The Co-Chair of Rainbow Families, Vanessa Gonzalez, on how kids with LGBTIQ+ parents are changing the world.
What spurred your passion and advocacy for rainbow families?
In 2015, I was on maternity leave with a clingy baby, sleep deprived and craving adult company. I was shocked that despite being such a growing community, there wasn’t a big centre or a professional community organisation representing the needs of [rainbow families]. So it was easy to dream big. I am immensely proud that the founding Rainbow Families group started as a partnership between gay dads, lesbians, and now a growing number of trans and gender diverse parents. This is a unique NSW feature which makes us stronger, inclusive and sustainable.
You have a background in social work – have you come across many rainbow families through your work?
Unfortunately our own community has a higher rate of drug and alcohol abuse, and mental health issues. Homelessness is a critical issue amongst youths, and trans and gender diverse parents face greater discrimination and barriers to services. But we are also a very resilient and thriving community and I have seen a growing number of single and coupled members of our community become excellent foster carers, too.
How has your own experience being in a rainbow family influenced your work?
Like most parents, I want my children to thrive, to reach their potential and to have a charmed life. Being part of the Rainbow Families volunteer team gives me an opportunity to be a change agent, to nurture community and seek this for mine and all the children and young people in our community. I also hope my children grow up being caring humans who consider community and environment. As a parent I have to walk the talk, too.
What are some of the main issues facing rainbow families at the moment?
Legal recognition of children in our community is a big issue. Many gay dads in particular are not legally recognised as the legal parent of the children they are for. Children born through overseas surrogacy deserve to have both their parents recognised in their birth certificate. Many government departments have not kept up with the changing face of Australian families.
Do you think rainbow families are widely accepted in Australia, or do we still have a long way to go?
I would have answered this differently before the postal survey. That was such a hurtful process to our community, and gave permission for discrimination towards us and our children. Families in some rural settings, trans and gender diverse families, and families with limited social support can experience discrimination and exclusion.

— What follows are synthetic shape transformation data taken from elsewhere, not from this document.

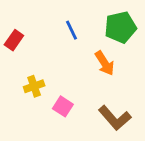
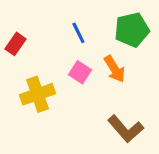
yellow cross: (34, 86) -> (38, 94), size x1.5
pink square: (63, 106) -> (80, 72), moved

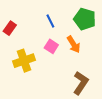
green pentagon: (132, 30) -> (85, 19), turned 30
brown L-shape: (126, 129) -> (81, 83), turned -105

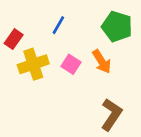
blue line: (50, 21) -> (58, 25), moved, turned 56
yellow cross: (24, 61) -> (33, 64), moved

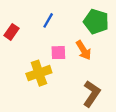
yellow cross: (33, 64) -> (39, 73), moved
pink square: (71, 64) -> (58, 53), turned -35

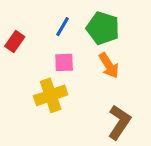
green pentagon: (96, 22) -> (103, 28), moved
pink square: (58, 53) -> (64, 62), moved

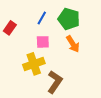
brown L-shape: (119, 122) -> (55, 82), moved

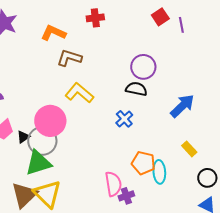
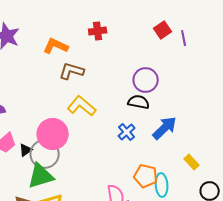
blue arrow: (182, 106) -> (165, 128), moved

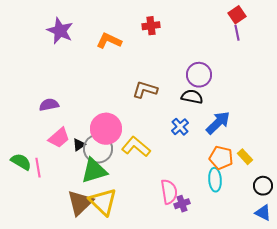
red square: (163, 30) -> (237, 15), moved
brown L-shape: (72, 71) -> (145, 90), moved
yellow L-shape: (82, 106) -> (136, 147), moved
orange pentagon: (146, 176) -> (221, 158), moved

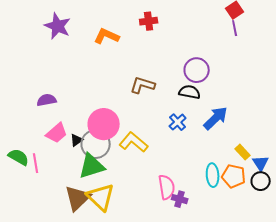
orange pentagon: (221, 158) -> (234, 176), moved
purple cross: (182, 204) -> (180, 199), turned 35
blue triangle: (263, 213) -> (261, 163), moved, turned 30

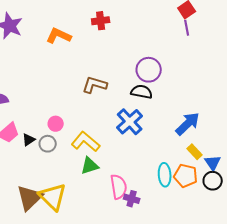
blue arrow: (216, 118) -> (188, 124), moved
blue cross: (178, 122) -> (130, 122), size x1.5
pink circle: (104, 124) -> (56, 124), size x0.5
gray circle: (96, 144) -> (48, 144), size x0.6
green triangle: (92, 166) -> (90, 166), moved, size x0.7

That’s why the social groups we facilitate across NSW are so important to supporting our community. The day my primary school kid brings home a home reader that has two dads casually in the story, is the day that we’re closer to being widely accepted in Australia.
How do young people work with Rainbow Families to spread the group’s messages?
As an organisation we realised that we often claimed to represent the needs of children without consulting them. This is how the Youth Advisory Council (YAC) started. It is about listening to the smallest voices. The YAC has a membership of children and young people from the ages of 10 to 21 years, who have LGBTIQ+ parents. They are gutsy gorgeous kids, who are proud of our community and want to change the world.
What is Rainbow Families’ plans over the coming year?
We are leading a campaign for law reform in relation to surrogacy laws and the status of parents whose children are born overseas, and we are working for the removal of any discrimination against LGBTIQ+ staff and students by religious schools. We also have a bumper social and educational calendar with five playgroups, eight regional social groups, and a parenting group calendar. We run booked-out quarterly LGBTIQ+ antenatal classes, and we have a breastfeeding, chest feeding and human milk project that will deliver lactation classes to support our community.